Welcome business owners! As we approach the tax filing season, we want to familiarize our members with various tax obligations, including the different tax forms required to file as an S Corp owner. Specifically, it's important to recognize that you cannot file your personal tax return (Form 1040) until you've completed your S Corporation tax return (Form 1120-S). Let's delve into the reasons why and the differences between these forms.

S Corporation Tax Return (Form 1120-S):

What is Form 1120-S?

Form 1120-S is the tax form used by S Corps to report their annual income, gains, losses, deductions, and credits.

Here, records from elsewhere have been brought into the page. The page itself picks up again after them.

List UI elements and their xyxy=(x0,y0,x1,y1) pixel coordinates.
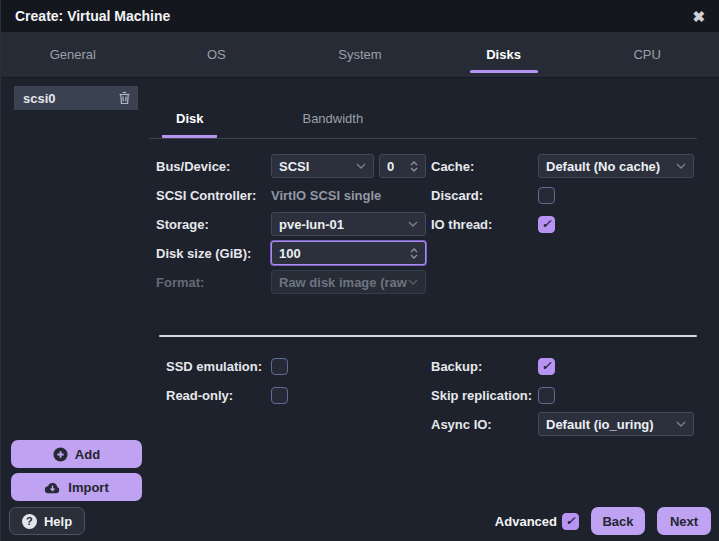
async-io-select[interactable]: Default (io_uring) xyxy=(538,412,694,436)
disk-size-label: Disk size (GiB): xyxy=(156,246,271,261)
io-thread-label: IO thread: xyxy=(431,217,538,232)
import-button[interactable]: Import xyxy=(11,473,142,501)
form-column-right: Cache: Default (No cache) Discard: ✓ IO … xyxy=(431,154,697,299)
back-button[interactable]: Back xyxy=(591,507,645,535)
disk-list-item-scsi0[interactable]: scsi0 xyxy=(14,86,138,110)
cache-select[interactable]: Default (No cache) xyxy=(538,154,694,178)
discard-label: Discard: xyxy=(431,188,538,203)
chevron-down-icon xyxy=(676,163,686,169)
tab-cpu[interactable]: CPU xyxy=(575,32,719,77)
dialog-titlebar: Create: Virtual Machine ✖ xyxy=(1,0,719,32)
skip-replication-label: Skip replication: xyxy=(431,388,538,403)
cloud-download-icon xyxy=(44,481,61,494)
disk-panel: Disk Bandwidth Bus/Device: SCSI 0 xyxy=(149,78,719,541)
advanced-form: SSD emulation: ✓ Read-only: ✓ Backup: ✓ … xyxy=(149,337,719,441)
io-thread-row: IO thread: ✓ xyxy=(431,212,697,236)
disk-inner-tabs: Disk Bandwidth xyxy=(149,78,697,139)
close-icon[interactable]: ✖ xyxy=(692,9,705,24)
storage-select[interactable]: pve-lun-01 xyxy=(271,212,426,236)
next-button[interactable]: Next xyxy=(657,507,711,535)
chevron-down-icon xyxy=(356,163,366,169)
help-button[interactable]: ? Help xyxy=(9,507,85,535)
advanced-label: Advanced xyxy=(495,514,557,529)
form-column-left: Bus/Device: SCSI 0 xyxy=(156,154,431,299)
cache-row: Cache: Default (No cache) xyxy=(431,154,697,178)
create-vm-dialog: Create: Virtual Machine ✖ General OS Sys… xyxy=(0,0,719,541)
io-thread-checkbox[interactable]: ✓ xyxy=(538,216,555,233)
backup-label: Backup: xyxy=(431,359,538,374)
discard-row: Discard: ✓ xyxy=(431,183,697,207)
tab-os[interactable]: OS xyxy=(145,32,289,77)
check-icon: ✓ xyxy=(565,515,575,527)
scsi-controller-value: VirtIO SCSI single xyxy=(271,188,381,203)
dialog-title: Create: Virtual Machine xyxy=(15,8,692,24)
ssd-emulation-row: SSD emulation: ✓ xyxy=(156,354,431,378)
storage-label: Storage: xyxy=(156,217,271,232)
disk-list-sidebar: scsi0 xyxy=(1,78,149,541)
dialog-body: scsi0 Disk Bandwidth Bus/Device: SCS xyxy=(1,78,719,541)
read-only-label: Read-only: xyxy=(156,388,271,403)
backup-checkbox[interactable]: ✓ xyxy=(538,358,555,375)
scsi-controller-label: SCSI Controller: xyxy=(156,188,271,203)
async-io-row: Async IO: Default (io_uring) xyxy=(431,412,697,436)
wizard-tabbar: General OS System Disks CPU xyxy=(1,32,719,78)
async-io-label: Async IO: xyxy=(431,417,538,432)
read-only-checkbox[interactable]: ✓ xyxy=(271,387,288,404)
cache-label: Cache: xyxy=(431,159,538,174)
disk-size-input[interactable]: 100 xyxy=(271,241,426,265)
backup-row: Backup: ✓ xyxy=(431,354,697,378)
spinner-arrows-icon[interactable] xyxy=(410,161,418,172)
read-only-row: Read-only: ✓ xyxy=(156,383,431,407)
advanced-column-left: SSD emulation: ✓ Read-only: ✓ xyxy=(156,354,431,441)
bus-device-row: Bus/Device: SCSI 0 xyxy=(156,154,431,178)
check-icon: ✓ xyxy=(541,360,551,372)
format-select: Raw disk image (raw xyxy=(271,270,426,294)
tab-general[interactable]: General xyxy=(1,32,145,77)
skip-replication-row: Skip replication: ✓ xyxy=(431,383,697,407)
format-row: Format: Raw disk image (raw xyxy=(156,270,431,294)
spinner-arrows-icon[interactable] xyxy=(410,248,418,259)
advanced-checkbox[interactable]: ✓ xyxy=(562,513,579,530)
inner-tab-disk[interactable]: Disk xyxy=(162,111,217,138)
plus-circle-icon xyxy=(53,447,68,462)
bus-device-select[interactable]: SCSI xyxy=(271,154,374,178)
trash-icon[interactable] xyxy=(118,91,131,105)
bus-device-number-spinner[interactable]: 0 xyxy=(379,154,426,178)
chevron-down-icon xyxy=(408,279,418,285)
footer-actions: Advanced ✓ Back Next xyxy=(495,507,711,535)
ssd-emulation-checkbox[interactable]: ✓ xyxy=(271,358,288,375)
storage-row: Storage: pve-lun-01 xyxy=(156,212,431,236)
ssd-emulation-label: SSD emulation: xyxy=(156,359,271,374)
tab-disks[interactable]: Disks xyxy=(432,32,576,77)
advanced-toggle: Advanced ✓ xyxy=(495,513,579,530)
scsi-controller-row: SCSI Controller: VirtIO SCSI single xyxy=(156,183,431,207)
advanced-column-right: Backup: ✓ Skip replication: ✓ Async IO: … xyxy=(431,354,697,441)
disk-item-label: scsi0 xyxy=(23,91,118,106)
chevron-down-icon xyxy=(676,421,686,427)
chevron-down-icon xyxy=(408,221,418,227)
question-circle-icon: ? xyxy=(22,514,37,529)
skip-replication-checkbox[interactable]: ✓ xyxy=(538,387,555,404)
check-icon: ✓ xyxy=(541,218,551,230)
bus-device-label: Bus/Device: xyxy=(156,159,271,174)
format-label: Format: xyxy=(156,275,271,290)
disk-form: Bus/Device: SCSI 0 xyxy=(149,139,719,299)
add-button[interactable]: Add xyxy=(11,440,142,468)
tab-system[interactable]: System xyxy=(288,32,432,77)
tab-underline xyxy=(470,70,538,73)
discard-checkbox[interactable]: ✓ xyxy=(538,187,555,204)
disk-size-row: Disk size (GiB): 100 xyxy=(156,241,431,265)
inner-tab-bandwidth[interactable]: Bandwidth xyxy=(288,111,377,138)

It shows the IRS how the corporation's income is allocated among its shareholders.

S Corp as a Pass-Through Entity

An S Corp is a pass-through entity, which means that the corporation itself doesn't pay income taxes. Instead, the profits or losses "pass through" to the individual shareholders, who report their shares on their personal tax returns.

Shareholder Wages and Distributions

If you're working in your S Corp, you likely get a salary, which is taxed like any regular job's income. But there's more! You might also get extra money (called distributions) from the company's profits. These aren't treated like a salary, which are typically not subject to employment taxes.

Schedule K-1: Your Personal Piece of the Pie

Each shareholder gets a special form called Schedule K-1 (Form 1120-S). This form breaks down your specific share of the company's financials - how much you made, what expenses you can claim, deductions, and credits. You'll need this completed form when you're ready to file your own taxes, as it helps you report everything accurately on your personal tax return (Form 1040).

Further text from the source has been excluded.